As the technical improvements to HealthCare.gov continue making a difference to consumers using the website, our attention remains on addressing issues with the more “back end” parts of the system, including the creation and accuracy of 834 transaction forms.  These transaction forms are processed by health plans when consumers choose a product in the Marketplace, and our priority is working to make sure that every 834 form – past and present – is accurate, and that consumers are able to successfully enroll in the coverage of their choice.

Our dedicated 834 team – led by our General Contractor QSSI and working in partnership with issuers nationwide – is laser focused on ensuring we’ve made improvements to the system for the long term, and as we move forward, addressing any issues that could potentially impact consumer coverage.  This integrated team works on reconciliation issues 24/7, and maintains a telephone hotline for issuers who have questions. 
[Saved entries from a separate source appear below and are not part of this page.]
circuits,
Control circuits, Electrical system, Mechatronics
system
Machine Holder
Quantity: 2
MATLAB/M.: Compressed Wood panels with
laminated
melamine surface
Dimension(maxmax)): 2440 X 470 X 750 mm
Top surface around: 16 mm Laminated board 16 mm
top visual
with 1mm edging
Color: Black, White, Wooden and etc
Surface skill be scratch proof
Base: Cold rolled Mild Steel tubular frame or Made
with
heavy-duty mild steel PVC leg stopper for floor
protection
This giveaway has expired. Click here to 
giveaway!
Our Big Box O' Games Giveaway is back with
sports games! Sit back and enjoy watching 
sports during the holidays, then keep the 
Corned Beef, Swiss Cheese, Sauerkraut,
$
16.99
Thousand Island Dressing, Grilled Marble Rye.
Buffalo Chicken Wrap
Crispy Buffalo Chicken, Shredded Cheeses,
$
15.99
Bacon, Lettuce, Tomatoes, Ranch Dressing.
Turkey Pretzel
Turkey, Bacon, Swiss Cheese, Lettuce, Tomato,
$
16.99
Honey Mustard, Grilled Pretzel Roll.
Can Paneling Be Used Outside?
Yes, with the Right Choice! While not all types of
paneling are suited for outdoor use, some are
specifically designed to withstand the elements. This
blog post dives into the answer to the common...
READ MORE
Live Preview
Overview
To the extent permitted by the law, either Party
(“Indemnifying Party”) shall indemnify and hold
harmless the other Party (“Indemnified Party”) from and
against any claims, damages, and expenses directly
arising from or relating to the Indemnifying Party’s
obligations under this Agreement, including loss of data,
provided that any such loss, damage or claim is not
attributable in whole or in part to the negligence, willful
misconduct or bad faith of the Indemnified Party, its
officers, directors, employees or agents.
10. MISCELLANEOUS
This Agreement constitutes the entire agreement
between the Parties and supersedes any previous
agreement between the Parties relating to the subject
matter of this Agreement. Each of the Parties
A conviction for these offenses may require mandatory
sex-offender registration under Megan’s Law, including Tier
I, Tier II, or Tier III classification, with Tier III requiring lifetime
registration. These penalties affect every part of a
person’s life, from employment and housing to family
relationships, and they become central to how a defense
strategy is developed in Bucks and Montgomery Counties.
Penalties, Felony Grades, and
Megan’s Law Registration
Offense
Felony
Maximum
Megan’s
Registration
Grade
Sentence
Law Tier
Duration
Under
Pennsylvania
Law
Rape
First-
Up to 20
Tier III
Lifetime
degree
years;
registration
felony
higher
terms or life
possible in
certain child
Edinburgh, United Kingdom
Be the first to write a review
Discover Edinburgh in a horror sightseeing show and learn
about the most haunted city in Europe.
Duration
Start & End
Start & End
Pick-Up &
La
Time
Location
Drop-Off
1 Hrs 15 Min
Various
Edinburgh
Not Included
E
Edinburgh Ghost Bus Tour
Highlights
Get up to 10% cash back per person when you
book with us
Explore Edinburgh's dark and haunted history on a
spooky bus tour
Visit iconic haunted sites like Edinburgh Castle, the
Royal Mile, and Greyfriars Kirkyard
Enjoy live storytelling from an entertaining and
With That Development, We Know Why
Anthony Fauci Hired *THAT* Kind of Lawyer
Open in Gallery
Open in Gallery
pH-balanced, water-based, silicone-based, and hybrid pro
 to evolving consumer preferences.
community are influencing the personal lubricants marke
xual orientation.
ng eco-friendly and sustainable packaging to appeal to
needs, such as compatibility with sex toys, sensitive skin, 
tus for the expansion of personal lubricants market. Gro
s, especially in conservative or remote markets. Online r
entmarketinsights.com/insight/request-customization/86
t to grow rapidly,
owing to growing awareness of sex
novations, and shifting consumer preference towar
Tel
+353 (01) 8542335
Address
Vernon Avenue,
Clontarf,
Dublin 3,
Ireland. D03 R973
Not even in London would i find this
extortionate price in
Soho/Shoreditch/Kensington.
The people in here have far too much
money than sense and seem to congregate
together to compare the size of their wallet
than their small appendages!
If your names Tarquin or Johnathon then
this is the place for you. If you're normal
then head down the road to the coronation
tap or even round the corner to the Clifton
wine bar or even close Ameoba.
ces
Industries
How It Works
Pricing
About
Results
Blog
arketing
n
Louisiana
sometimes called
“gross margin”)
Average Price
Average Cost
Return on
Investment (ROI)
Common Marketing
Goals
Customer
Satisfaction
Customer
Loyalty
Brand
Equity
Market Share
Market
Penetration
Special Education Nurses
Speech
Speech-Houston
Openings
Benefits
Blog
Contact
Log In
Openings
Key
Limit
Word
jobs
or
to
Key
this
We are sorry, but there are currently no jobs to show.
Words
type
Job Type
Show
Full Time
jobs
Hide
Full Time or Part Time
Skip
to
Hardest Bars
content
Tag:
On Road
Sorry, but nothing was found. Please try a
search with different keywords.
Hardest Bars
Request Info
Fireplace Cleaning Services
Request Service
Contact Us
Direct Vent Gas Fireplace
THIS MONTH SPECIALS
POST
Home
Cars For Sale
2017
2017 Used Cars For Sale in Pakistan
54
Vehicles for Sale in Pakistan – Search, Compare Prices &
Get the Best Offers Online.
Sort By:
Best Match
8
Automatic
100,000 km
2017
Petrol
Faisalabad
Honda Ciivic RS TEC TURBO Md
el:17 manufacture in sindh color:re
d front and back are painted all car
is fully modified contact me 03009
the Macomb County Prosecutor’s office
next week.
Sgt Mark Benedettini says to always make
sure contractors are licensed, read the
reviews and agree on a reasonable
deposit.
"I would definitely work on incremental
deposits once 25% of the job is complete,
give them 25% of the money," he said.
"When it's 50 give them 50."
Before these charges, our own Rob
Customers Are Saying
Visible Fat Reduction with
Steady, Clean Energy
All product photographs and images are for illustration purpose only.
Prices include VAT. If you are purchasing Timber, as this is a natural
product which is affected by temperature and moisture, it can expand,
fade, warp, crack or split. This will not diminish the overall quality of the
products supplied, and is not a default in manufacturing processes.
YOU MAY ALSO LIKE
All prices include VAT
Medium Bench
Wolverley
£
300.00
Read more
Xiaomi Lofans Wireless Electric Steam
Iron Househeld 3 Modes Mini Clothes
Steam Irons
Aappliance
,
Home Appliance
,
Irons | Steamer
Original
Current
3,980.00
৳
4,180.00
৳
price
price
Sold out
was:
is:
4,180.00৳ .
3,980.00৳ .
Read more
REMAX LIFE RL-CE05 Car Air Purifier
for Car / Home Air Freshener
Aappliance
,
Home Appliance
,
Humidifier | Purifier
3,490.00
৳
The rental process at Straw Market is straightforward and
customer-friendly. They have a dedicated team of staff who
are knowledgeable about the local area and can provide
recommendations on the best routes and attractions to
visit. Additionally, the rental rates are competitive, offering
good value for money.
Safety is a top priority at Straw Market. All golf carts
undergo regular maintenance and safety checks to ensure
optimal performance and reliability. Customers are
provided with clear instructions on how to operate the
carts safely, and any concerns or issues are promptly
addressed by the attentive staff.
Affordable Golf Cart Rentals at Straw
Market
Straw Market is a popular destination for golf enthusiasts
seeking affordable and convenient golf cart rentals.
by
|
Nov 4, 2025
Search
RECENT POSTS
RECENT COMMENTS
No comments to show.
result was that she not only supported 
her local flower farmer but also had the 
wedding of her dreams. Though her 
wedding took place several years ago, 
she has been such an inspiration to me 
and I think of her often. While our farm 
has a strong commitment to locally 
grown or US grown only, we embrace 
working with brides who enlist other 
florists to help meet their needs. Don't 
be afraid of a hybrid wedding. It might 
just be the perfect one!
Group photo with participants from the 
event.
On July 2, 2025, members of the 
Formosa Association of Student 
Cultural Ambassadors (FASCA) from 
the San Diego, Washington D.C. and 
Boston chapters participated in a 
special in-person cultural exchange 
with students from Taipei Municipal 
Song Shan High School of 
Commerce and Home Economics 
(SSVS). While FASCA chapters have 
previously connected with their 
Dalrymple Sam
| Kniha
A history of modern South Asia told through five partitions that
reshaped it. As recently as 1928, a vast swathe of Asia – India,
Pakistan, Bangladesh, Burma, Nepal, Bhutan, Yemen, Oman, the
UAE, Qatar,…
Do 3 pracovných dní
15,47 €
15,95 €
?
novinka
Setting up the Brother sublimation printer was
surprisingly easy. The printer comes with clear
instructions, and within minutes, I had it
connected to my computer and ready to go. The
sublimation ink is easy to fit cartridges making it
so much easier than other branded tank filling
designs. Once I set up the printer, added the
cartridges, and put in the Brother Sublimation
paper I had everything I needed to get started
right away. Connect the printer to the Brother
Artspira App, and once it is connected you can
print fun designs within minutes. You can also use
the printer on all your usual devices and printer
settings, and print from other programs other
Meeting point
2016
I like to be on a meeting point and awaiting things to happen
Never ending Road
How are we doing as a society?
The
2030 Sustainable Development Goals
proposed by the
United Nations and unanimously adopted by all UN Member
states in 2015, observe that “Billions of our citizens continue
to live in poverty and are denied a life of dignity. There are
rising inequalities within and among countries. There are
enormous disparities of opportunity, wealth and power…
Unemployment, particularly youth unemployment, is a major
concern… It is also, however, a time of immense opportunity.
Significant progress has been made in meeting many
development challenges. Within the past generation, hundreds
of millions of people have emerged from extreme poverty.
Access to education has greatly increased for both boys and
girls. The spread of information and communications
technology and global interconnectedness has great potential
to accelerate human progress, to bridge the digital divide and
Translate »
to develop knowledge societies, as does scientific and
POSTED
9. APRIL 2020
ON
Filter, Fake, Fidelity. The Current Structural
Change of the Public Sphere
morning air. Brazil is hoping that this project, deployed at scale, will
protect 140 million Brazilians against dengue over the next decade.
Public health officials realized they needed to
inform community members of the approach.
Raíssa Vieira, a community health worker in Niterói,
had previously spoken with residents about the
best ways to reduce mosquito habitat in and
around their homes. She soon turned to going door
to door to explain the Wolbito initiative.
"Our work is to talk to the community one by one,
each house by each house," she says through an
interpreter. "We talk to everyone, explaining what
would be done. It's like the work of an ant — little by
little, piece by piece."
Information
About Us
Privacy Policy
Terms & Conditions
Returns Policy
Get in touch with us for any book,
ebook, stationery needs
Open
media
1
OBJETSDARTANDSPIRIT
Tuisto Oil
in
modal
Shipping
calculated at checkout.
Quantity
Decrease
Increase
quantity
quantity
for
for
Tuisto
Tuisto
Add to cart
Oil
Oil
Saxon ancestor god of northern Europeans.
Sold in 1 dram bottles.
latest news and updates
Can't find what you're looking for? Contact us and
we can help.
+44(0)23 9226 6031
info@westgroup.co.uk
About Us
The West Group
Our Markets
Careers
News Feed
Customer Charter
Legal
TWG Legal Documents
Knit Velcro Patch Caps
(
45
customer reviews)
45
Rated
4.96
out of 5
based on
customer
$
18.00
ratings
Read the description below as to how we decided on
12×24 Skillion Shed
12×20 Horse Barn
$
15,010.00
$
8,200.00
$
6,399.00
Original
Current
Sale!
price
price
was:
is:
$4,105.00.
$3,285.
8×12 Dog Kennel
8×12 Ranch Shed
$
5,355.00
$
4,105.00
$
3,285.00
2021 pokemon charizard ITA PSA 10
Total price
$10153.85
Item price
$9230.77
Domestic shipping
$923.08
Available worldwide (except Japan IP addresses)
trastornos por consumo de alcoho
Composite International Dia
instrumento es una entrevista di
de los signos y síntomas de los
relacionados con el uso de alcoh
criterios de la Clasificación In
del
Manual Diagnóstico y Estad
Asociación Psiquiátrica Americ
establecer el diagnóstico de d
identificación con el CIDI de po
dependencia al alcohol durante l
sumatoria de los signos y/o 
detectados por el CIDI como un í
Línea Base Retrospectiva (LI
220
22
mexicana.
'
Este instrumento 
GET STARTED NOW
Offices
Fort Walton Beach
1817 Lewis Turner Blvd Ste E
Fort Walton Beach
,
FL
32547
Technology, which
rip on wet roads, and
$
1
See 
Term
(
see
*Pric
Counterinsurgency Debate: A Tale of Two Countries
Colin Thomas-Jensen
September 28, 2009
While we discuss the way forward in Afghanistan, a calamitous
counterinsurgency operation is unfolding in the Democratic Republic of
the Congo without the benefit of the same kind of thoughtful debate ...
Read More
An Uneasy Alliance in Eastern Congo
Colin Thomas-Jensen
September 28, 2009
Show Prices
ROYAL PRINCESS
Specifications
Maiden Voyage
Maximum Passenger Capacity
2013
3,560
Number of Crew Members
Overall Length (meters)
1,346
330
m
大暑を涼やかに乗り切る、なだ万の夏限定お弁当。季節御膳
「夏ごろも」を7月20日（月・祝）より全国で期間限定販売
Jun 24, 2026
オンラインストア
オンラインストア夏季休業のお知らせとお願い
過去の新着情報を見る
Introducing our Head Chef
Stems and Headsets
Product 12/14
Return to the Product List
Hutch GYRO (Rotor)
Our analysis indicates that between October 1st and December 5th, the number of consumers for whom 834s were not produced was fewer than 15,000.  But as the graph shows, since the beginning of December, missing 834s as a percentage of total enrollments has been close to zero.  These significant improvements are due to the technical fixes put in place by the end of November. 

Graph showing that missing 834s is declining. Missing 834s as a percentage of total enrollment was at 9.77% for the period October 1st to October 12th, 15.02% for the period October 13th to October 26th, 7.74% for the period October 27 to November 9th, 3.77% for the period 11/10 to 11/23, and stands at 0.38% for the period November 24 to December 5th.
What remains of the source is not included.